Uzm.Dr. Aziz İnan ÇELİK Uzm.Dr. Müslim Fırat İKİKARDEŞ
Kardiyoloji Uzmanı Kardiyoloji Uzmanı
Hipertansiyon, dünya genelinde olduğu gibi ülkemizde de ciddi bir halk
sağlığı sorunudur. Kalp damar hastalıkları arasında değiştirilebilir en
önemli nedenlerden biridir. Hipertansiyonun kalp krizi, kalp yetmezliği,
inme, ani ölüm ve yetiyitimi gibi durumlarla ilişkili olduğu
gösterilmiştir.
Hipertansiyon
kan basıncı yüksekliği olarak ifade edilir. 2015 yılı Türk
hipertansiyon uzlaşı raporunda hipertansiyon hekim tarafından yapılan
standart ölçümde sistolik kan basıncının 140 mmHg ve üzerinde ve/veya
diyastolik kan basıncının 90 mmHg ve üzerinde olması durumu olarak
tanımlanmaktadır. 2017 yılı Amerikan Kalp Cemiyeti hipertansiyon
kılavuzunda ise eşik değer geriye çekilerek sistolik kan basıncı için
130 mmHg, diyastolik kan basıncı için 80 mmHg olarak belirlenmiştir.
Hipertansiyon tanısı kan basıncı ölçülerek elde edilir.
- Kan basıncı değerini doğru saptamak için ölçümün önerilen şekilde yapılması gerekir.
- Kişi en az 5 dakika oturur pozisyonda dinlenmelidir.
- Ayakları yere değmeli, sırtı desteklenmelidir.
- Ölçüm alınan kol kalp hizasında tutulmalı ve kolda direnç olmamalıdır.
- En az iki ayrı zamanda en az iki ölçümün ortalaması alınarak hipertansiyon tanısı konulmalıdır.
Türkiye’de
hipertansiyon yaygınlığını belirlemek için 2003 ve 2012 yıllarında
açıklanan PatenT ve PatenT2 çalışmalarında yaklaşık olarak her 3 kişiden 1’nin hipertansiyon hastası olduğu gösterilmiştir.
- Yaşlılarda ve kilolularda hipertansiyon sıklığı artmaktadır.
- Karadeniz bölgesinde diğer bölgelere göre hipertansiyon sıklığı daha fazladır.
- Bu kadar yaygın olmasına rağmen yaklaşık her 2 hipertansiyon hastasından 1’i hipertansiyon hastası olduğunu bilmemektedir.
- Buna ek olarak hipertansiyon tedavisi alan hastaların yaklaşık yarısının kan basıncı hedef aralıkta değildir.
Hipertansiyondan
korunmak ve hipertansiyon hastalarının tedavi planlarında yaşam tarzı
değişikliği önemli yer tutmaktadır.
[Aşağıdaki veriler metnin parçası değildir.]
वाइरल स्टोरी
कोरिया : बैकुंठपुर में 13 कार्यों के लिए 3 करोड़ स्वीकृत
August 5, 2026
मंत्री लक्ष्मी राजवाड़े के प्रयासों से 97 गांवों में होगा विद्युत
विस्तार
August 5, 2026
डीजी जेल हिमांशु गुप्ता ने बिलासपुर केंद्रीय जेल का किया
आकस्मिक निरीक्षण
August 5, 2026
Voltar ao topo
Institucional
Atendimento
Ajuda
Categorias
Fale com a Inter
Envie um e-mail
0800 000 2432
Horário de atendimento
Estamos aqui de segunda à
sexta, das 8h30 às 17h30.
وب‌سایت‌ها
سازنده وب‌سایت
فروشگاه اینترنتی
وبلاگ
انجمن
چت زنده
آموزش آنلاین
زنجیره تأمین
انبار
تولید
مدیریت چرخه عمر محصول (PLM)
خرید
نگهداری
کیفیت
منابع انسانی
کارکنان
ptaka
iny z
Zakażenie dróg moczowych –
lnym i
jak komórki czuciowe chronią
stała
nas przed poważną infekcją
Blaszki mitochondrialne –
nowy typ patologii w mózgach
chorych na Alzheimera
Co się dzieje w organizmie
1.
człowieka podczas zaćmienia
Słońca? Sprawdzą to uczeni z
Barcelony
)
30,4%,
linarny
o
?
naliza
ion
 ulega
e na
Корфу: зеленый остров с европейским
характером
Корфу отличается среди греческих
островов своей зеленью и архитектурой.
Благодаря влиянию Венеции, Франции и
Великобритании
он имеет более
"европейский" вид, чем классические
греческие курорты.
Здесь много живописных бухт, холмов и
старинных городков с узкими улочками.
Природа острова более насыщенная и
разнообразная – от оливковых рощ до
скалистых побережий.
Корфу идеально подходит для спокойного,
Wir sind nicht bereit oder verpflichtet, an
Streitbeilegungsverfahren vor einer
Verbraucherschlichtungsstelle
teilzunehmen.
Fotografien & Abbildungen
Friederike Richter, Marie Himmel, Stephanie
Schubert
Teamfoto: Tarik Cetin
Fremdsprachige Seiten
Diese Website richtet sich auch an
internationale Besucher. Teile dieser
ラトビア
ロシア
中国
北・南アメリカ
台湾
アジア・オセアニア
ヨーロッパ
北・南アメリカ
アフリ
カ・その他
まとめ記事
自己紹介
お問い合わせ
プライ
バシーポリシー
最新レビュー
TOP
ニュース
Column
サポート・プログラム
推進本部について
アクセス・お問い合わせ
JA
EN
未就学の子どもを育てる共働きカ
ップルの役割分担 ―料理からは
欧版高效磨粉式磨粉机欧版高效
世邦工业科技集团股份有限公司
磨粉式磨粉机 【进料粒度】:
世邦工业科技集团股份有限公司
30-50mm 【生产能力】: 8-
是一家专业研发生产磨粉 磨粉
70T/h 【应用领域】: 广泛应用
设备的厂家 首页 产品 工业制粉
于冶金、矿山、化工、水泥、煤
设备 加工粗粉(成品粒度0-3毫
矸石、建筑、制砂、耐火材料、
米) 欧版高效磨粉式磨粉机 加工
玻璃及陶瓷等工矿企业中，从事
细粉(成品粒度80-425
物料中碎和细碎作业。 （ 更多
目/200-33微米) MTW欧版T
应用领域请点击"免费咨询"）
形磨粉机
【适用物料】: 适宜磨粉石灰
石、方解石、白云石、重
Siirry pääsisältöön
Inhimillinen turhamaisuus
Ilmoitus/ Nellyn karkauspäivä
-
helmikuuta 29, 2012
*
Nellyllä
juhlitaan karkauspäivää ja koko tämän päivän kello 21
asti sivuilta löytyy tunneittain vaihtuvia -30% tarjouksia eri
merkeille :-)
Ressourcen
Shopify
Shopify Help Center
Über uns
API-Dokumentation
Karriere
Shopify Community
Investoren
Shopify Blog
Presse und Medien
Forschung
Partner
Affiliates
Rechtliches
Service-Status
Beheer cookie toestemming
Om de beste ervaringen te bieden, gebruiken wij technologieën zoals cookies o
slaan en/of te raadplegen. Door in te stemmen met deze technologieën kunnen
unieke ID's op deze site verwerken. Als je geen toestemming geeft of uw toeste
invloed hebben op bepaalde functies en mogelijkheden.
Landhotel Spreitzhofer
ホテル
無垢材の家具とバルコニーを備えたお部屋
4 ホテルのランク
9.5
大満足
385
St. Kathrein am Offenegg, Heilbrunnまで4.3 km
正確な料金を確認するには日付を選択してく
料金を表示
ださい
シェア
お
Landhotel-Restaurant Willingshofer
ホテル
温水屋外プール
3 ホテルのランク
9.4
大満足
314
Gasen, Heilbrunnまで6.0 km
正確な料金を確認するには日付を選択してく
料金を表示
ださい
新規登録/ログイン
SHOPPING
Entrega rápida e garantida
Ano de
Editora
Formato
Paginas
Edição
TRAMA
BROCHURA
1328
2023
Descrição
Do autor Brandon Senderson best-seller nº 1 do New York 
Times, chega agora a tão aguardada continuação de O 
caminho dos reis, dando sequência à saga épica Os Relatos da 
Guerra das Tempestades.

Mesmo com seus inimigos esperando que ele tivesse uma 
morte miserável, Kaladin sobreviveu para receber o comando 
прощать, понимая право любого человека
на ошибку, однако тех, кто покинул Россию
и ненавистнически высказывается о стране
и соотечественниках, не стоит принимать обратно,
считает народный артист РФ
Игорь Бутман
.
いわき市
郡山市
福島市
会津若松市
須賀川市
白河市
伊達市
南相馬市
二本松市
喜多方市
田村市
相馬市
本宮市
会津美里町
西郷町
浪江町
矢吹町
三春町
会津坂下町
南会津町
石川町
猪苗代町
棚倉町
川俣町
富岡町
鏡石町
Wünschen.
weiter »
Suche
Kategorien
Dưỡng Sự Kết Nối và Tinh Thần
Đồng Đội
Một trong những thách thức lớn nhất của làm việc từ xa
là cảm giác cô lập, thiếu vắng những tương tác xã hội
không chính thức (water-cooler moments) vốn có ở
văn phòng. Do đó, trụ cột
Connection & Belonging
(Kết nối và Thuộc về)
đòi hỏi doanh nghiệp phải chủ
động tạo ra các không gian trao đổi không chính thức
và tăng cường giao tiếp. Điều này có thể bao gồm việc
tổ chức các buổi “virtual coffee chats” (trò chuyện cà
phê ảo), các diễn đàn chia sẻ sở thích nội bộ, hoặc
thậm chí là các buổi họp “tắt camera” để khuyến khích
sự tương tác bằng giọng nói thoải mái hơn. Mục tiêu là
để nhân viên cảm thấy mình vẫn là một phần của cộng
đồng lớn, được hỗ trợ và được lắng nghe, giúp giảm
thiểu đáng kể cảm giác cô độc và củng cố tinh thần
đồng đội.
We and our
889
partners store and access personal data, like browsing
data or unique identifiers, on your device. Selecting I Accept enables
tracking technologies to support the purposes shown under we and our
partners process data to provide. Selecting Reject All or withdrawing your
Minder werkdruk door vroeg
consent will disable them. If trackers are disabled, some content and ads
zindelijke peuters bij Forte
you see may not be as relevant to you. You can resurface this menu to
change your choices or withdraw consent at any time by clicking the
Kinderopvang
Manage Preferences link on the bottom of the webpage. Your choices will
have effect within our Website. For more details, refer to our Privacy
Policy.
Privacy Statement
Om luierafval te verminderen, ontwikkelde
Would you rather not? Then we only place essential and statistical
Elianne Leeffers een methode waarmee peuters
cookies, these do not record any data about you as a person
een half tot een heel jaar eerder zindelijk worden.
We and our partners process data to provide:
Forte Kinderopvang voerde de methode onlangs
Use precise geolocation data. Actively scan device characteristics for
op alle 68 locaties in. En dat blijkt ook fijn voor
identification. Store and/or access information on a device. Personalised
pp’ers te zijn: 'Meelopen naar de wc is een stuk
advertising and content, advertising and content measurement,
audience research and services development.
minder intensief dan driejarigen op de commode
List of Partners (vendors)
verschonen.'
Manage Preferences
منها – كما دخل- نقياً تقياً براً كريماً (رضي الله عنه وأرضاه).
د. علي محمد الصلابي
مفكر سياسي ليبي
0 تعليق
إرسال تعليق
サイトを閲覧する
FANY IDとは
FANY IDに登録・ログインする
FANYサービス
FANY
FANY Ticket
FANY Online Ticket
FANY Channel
Bunlar;
- kilo verme,
- meyve ve sebzeden,
- potasyum ve liften zengin tuzdan fakir beslenme,
- fiziksel aktiviteyi artırma,
- alkol tüketimini azaltma şeklinde sıralanabilir.
Türkiye’de
tuz tüketimine yönelik 2012’de yayımlanan SALTurk2 çalışmasında bir
günde ortalama 15 gram tuz tüketildiği belirlenmiştir. Halbuki önerilen
günlük tuz miktarı ise 1.5 gramdır. Başka bir ifadeyle bu miktar bir çay
kaşığından daha az tuz demektir. Aksine, ülkemizde yaklaşık 10 kat daha
fazla tuz tüketilmektedir. Tuz en çok kahvaltılık ürünler (zeytin,
peynir), turşu gibi işlenmiş gıdalarla tüketilmektedir.
Sonuç olarak,
hipertansiyon sık görülmesine rağmen hastaların bir kısmı hasta
olduklarının farkında bile değildir. Hipertansiyon hastası olduğunu
bilen ve tedavi alan hastaların ise bir bölümünün kan basıncı değerleri
hedef aralıkta değildir. Hipertansiyondan korunmak için ve tedavinin bir
parçası olarak yaşam tarzı değişikliği olmazsa olmaz yapılmalıdır.
Fazla kilolardan kurtulmalı, tuz tüketimini azaltmalı, hareket
artırılmalı, meyve ve sebze ağırlıklı yağsız beslenilmelidir.